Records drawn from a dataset

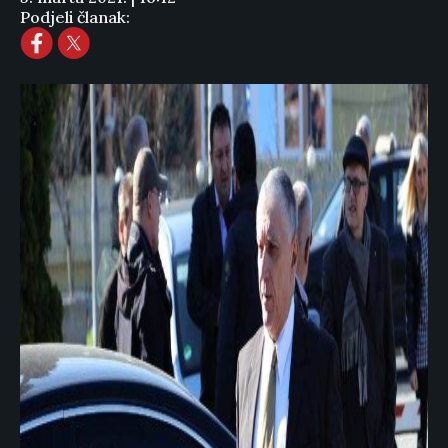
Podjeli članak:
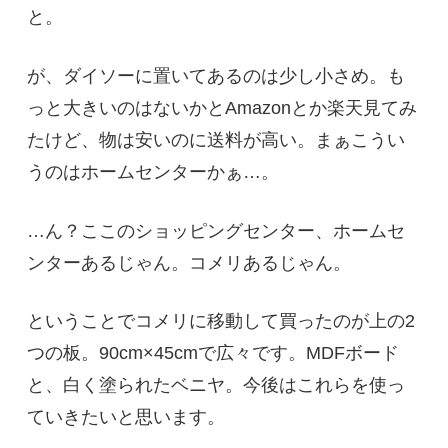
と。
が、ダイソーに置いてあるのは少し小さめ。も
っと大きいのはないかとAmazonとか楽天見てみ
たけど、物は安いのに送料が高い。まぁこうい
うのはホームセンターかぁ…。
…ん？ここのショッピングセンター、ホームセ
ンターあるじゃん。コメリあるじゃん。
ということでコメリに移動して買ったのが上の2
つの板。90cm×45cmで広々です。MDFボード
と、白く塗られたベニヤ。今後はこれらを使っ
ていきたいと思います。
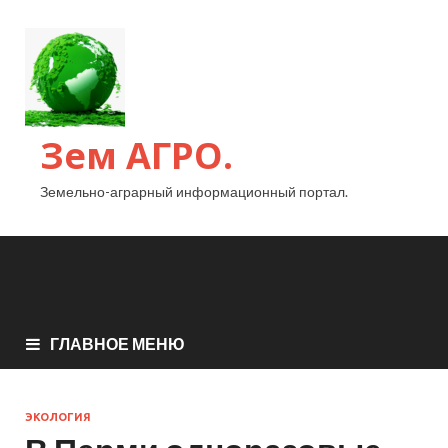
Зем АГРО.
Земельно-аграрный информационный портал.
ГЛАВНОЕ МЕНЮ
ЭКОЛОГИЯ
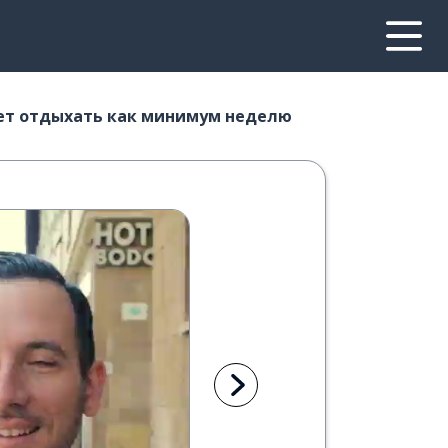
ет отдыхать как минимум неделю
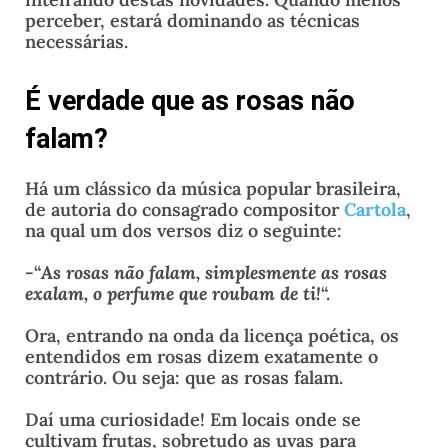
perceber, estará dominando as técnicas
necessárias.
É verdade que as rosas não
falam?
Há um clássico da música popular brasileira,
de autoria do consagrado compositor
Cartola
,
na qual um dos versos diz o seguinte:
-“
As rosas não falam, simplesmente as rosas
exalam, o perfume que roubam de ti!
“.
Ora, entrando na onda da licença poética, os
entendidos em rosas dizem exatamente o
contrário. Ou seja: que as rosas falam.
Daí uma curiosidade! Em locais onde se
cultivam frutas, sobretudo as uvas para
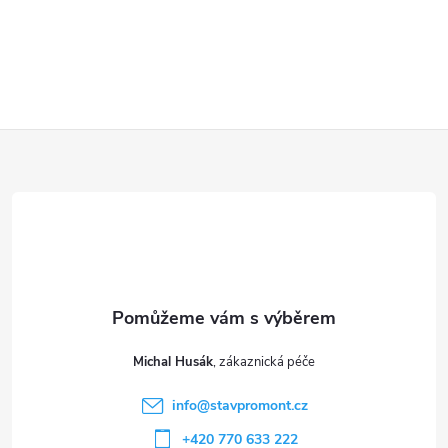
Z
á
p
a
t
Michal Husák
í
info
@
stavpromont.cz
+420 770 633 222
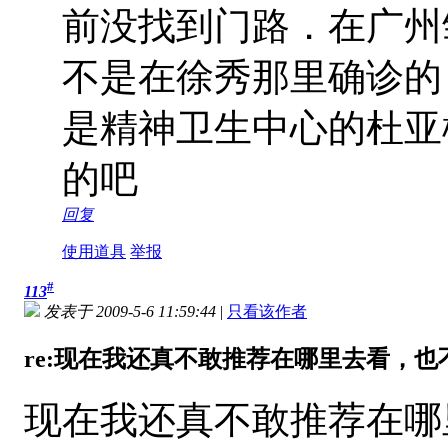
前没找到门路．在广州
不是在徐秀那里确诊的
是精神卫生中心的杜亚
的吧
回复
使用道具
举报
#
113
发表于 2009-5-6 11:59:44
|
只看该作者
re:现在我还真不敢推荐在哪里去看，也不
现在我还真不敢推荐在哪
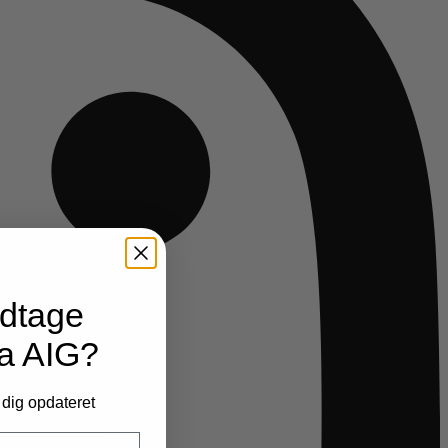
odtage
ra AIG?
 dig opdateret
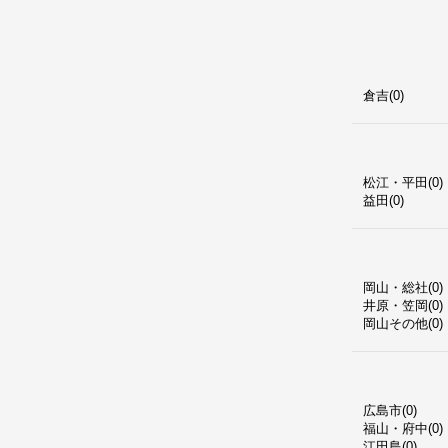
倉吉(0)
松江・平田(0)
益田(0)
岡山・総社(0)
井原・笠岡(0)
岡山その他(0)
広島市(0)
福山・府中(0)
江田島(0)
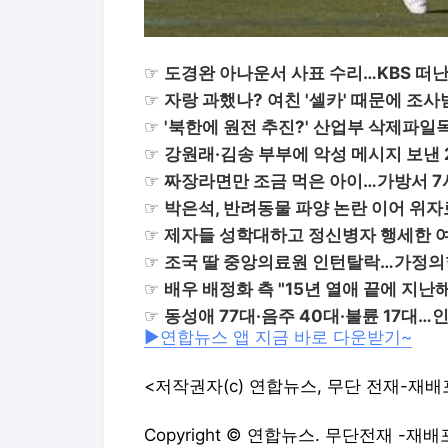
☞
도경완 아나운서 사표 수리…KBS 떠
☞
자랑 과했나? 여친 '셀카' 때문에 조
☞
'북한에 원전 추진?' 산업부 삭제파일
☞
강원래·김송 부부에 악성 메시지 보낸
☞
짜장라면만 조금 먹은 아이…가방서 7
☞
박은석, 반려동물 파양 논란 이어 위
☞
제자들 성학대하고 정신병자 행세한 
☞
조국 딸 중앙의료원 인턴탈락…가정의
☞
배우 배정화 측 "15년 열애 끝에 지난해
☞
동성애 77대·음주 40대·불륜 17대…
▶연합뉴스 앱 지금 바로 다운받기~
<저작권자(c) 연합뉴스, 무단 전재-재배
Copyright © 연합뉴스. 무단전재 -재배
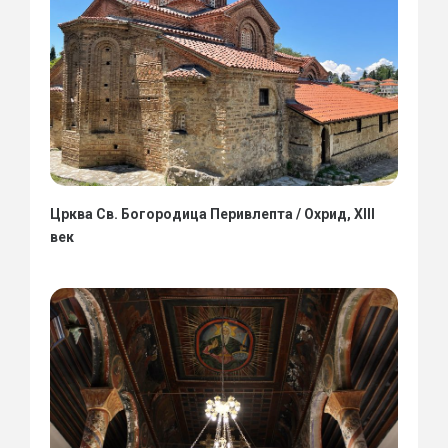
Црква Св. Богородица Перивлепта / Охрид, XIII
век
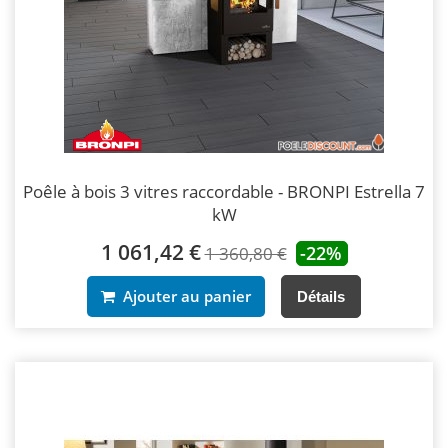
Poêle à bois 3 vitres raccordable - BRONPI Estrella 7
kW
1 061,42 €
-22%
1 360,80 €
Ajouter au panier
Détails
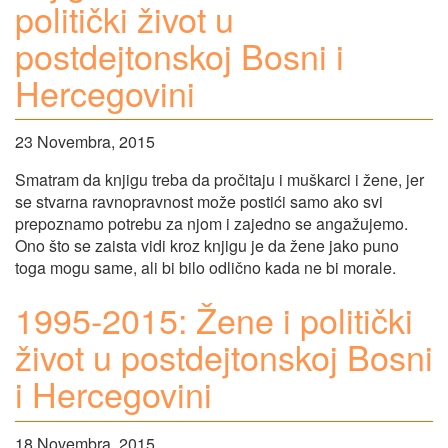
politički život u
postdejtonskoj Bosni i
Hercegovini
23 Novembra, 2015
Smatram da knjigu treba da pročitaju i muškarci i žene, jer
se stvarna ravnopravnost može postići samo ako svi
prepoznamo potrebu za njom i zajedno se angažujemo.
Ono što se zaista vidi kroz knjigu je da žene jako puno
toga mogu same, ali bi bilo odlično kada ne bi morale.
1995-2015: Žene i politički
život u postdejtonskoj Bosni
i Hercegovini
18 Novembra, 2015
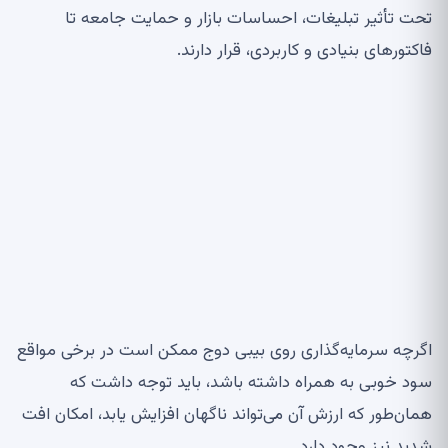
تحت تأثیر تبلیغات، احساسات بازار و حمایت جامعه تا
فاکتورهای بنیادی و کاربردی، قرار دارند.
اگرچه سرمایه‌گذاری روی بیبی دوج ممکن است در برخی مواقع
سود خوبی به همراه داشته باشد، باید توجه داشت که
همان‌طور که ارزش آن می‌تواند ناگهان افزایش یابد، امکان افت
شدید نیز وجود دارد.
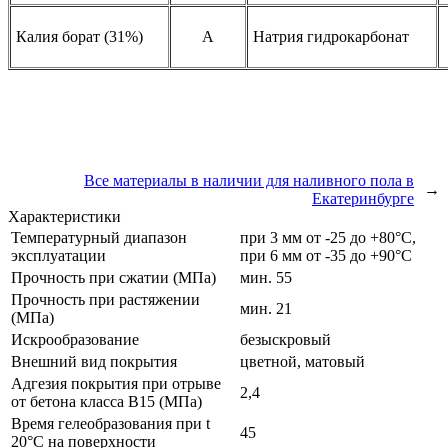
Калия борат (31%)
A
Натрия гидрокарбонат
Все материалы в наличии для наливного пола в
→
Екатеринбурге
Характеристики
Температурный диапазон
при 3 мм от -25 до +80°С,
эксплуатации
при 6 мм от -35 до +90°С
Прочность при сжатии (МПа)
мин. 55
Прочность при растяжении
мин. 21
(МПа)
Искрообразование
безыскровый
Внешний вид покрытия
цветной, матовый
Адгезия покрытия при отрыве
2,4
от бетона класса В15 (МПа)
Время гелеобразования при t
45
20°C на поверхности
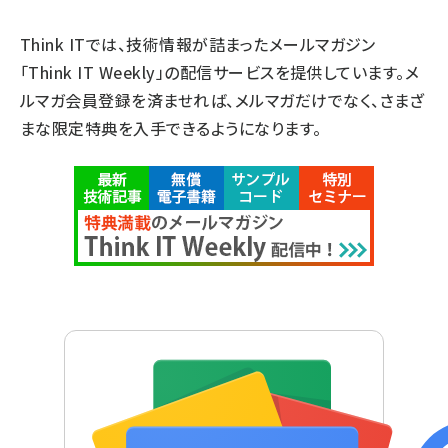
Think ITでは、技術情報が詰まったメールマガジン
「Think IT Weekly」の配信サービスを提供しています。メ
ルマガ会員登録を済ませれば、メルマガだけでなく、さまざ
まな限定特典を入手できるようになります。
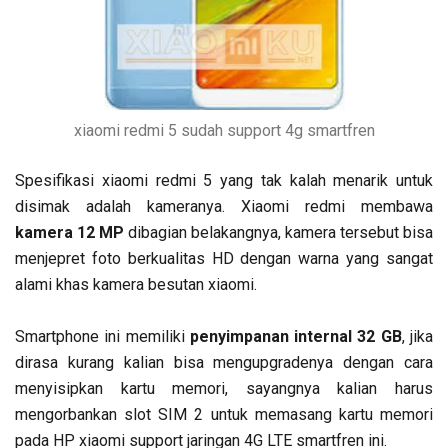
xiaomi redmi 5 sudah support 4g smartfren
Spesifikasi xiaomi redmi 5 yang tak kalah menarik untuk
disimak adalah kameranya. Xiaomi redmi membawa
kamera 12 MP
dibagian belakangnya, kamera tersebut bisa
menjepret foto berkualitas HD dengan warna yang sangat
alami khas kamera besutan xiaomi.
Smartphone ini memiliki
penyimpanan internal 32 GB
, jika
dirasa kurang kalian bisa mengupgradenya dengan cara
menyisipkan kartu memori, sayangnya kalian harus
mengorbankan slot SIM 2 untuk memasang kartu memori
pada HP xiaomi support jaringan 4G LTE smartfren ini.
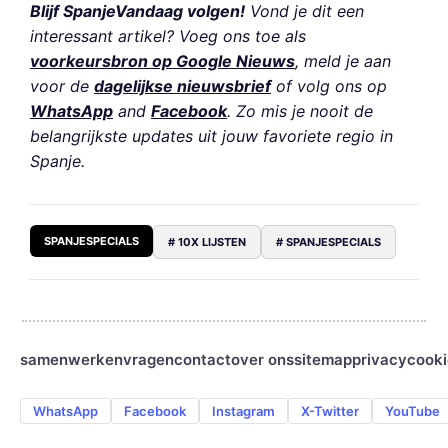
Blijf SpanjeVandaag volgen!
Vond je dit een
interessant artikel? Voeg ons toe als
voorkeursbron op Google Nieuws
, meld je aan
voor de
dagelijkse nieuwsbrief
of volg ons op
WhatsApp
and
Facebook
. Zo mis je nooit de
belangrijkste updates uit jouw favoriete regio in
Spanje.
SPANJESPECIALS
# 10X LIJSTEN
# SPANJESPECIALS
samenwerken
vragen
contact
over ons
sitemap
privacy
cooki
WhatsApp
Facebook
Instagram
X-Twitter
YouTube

▶ The problem
The entries should be reproduced word for word, pictures omitted.

▶ Finished task
Podjeli članak:
と。
が、ダイソーに置いてあるのは少し小さめ。も
っと大きいのはないかとAmazonとか楽天見てみ
たけど、物は安いのに送料が高い。まぁこうい
うのはホームセンターかぁ…。
…ん？ここのショッピングセンター、ホームセ
ンターあるじゃん。コメリあるじゃん。
ということでコメリに移動して買ったのが上の2
つの板。90cm×45cmで広々です。MDFボード
と、白く塗られたベニヤ。今後はこれらを使っ
ていきたいと思います。
Зем АГРО.
Земельно-аграрный информационный портал.
ГЛАВНОЕ МЕНЮ
ЭКОЛОГИЯ
ет отдыхать как минимум неделю
perceber, estará dominando as técnicas
necessárias.
É verdade que as rosas não
falam?
Há um clássico da música popular brasileira,
de autoria do consagrado compositor
Cartola
,
na qual um dos versos diz o seguinte:
-“
As rosas não falam, simplesmente as rosas
exalam, o perfume que roubam de ti!
“.
Ora, entrando na onda da licença poética, os
entendidos em rosas dizem exatamente o
contrário. Ou seja: que as rosas falam.
Daí uma curiosidade! Em locais onde se
cultivam frutas, sobretudo as uvas para
Z
á
p
a
t
Michal Husák
í
info
@
stavpromont.cz
+420 770 633 222
前没找到门路．在广州
不是在徐秀那里确诊的
是精神卫生中心的杜亚
的吧
回复
使用道具
举报
#
113
发表于 2009-5-6 11:59:44
|
只看该作者
re:现在我还真不敢推荐在哪里去看，也不
现在我还真不敢推荐在哪
odtage
ra AIG?
 dig opdateret
倉吉(0)
松江・平田(0)
益田(0)
岡山・総社(0)
井原・笠岡(0)
岡山その他(0)
広島市(0)
福山・府中(0)
江田島(0)
☞
도경완 아나운서 사표 수리…KBS 떠
☞
자랑 과했나? 여친 '셀카' 때문에 조
☞
'북한에 원전 추진?' 산업부 삭제파일
☞
강원래·김송 부부에 악성 메시지 보낸
☞
짜장라면만 조금 먹은 아이…가방서 7
☞
박은석, 반려동물 파양 논란 이어 위
☞
제자들 성학대하고 정신병자 행세한 
☞
조국 딸 중앙의료원 인턴탈락…가정의
☞
배우 배정화 측 "15년 열애 끝에 지난해
☞
동성애 77대·음주 40대·불륜 17대…
▶연합뉴스 앱 지금 바로 다운받기~
<저작권자(c) 연합뉴스, 무단 전재-재배
Copyright © 연합뉴스. 무단전재 -재배
Црква Св. Богородица Перивлепта / Охрид, XIII
век
Poêle à bois 3 vitres raccordable - BRONPI Estrella 7
kW
1 061,42 €
-22%
1 360,80 €
Ajouter au panier
Détails
politički život u
postdejtonskoj Bosni i
Hercegovini
23 Novembra, 2015
Smatram da knjigu treba da pročitaju i muškarci i žene, jer
se stvarna ravnopravnost može postići samo ako svi
prepoznamo potrebu za njom i zajedno se angažujemo.
Ono što se zaista vidi kroz knjigu je da žene jako puno
toga mogu same, ali bi bilo odlično kada ne bi morale.
1995-2015: Žene i politički
život u postdejtonskoj Bosni
i Hercegovini
18 Novembra, 2015
تحت تأثیر تبلیغات، احساسات بازار و حمایت جامعه تا
فاکتورهای بنیادی و کاربردی، قرار دارند.
اگرچه سرمایه‌گذاری روی بیبی دوج ممکن است در برخی مواقع
سود خوبی به همراه داشته باشد، باید توجه داشت که
همان‌طور که ارزش آن می‌تواند ناگهان افزایش یابد، امکان افت
شدید نیز وجود دارد.
Калия борат (31%)
A
Натрия гидрокарбонат
Все материалы в наличии для наливного пола в
→
Екатеринбурге
Характеристики
Температурный диапазон
при 3 мм от -25 до +80°С,
эксплуатации
при 6 мм от -35 до +90°С
Прочность при сжатии (МПа)
мин. 55
Прочность при растяжении
мин. 21
(МПа)
Искрообразование
безыскровый
Внешний вид покрытия
цветной, матовый
Адгезия покрытия при отрыве
2,4
от бетона класса В15 (МПа)
Время гелеобразования при t
45
20°C на поверхности
Think ITでは、技術情報が詰まったメールマガジン
「Think IT Weekly」の配信サービスを提供しています。メ
ルマガ会員登録を済ませれば、メルマガだけでなく、さまざ
まな限定特典を入手できるようになります。
xiaomi redmi 5 sudah support 4g smartfren
Spesifikasi xiaomi redmi 5 yang tak kalah menarik untuk
disimak adalah kameranya. Xiaomi redmi membawa
kamera 12 MP
dibagian belakangnya, kamera tersebut bisa
menjepret foto berkualitas HD dengan warna yang sangat
alami khas kamera besutan xiaomi.
Smartphone ini memiliki
penyimpanan internal 32 GB
, jika
dirasa kurang kalian bisa mengupgradenya dengan cara
menyisipkan kartu memori, sayangnya kalian harus
mengorbankan slot SIM 2 untuk memasang kartu memori
pada HP xiaomi support jaringan 4G LTE smartfren ini.
Blijf SpanjeVandaag volgen!
Vond je dit een
interessant artikel? Voeg ons toe als
voorkeursbron op Google Nieuws
, meld je aan
voor de
dagelijkse nieuwsbrief
of volg ons op
WhatsApp
and
Facebook
. Zo mis je nooit de
belangrijkste updates uit jouw favoriete regio in
Spanje.
SPANJESPECIALS
# 10X LIJSTEN
# SPANJESPECIALS
samenwerken
vragen
contact
over ons
sitemap
privacy
cooki
WhatsApp
Facebook
Instagram
X-Twitter
YouTube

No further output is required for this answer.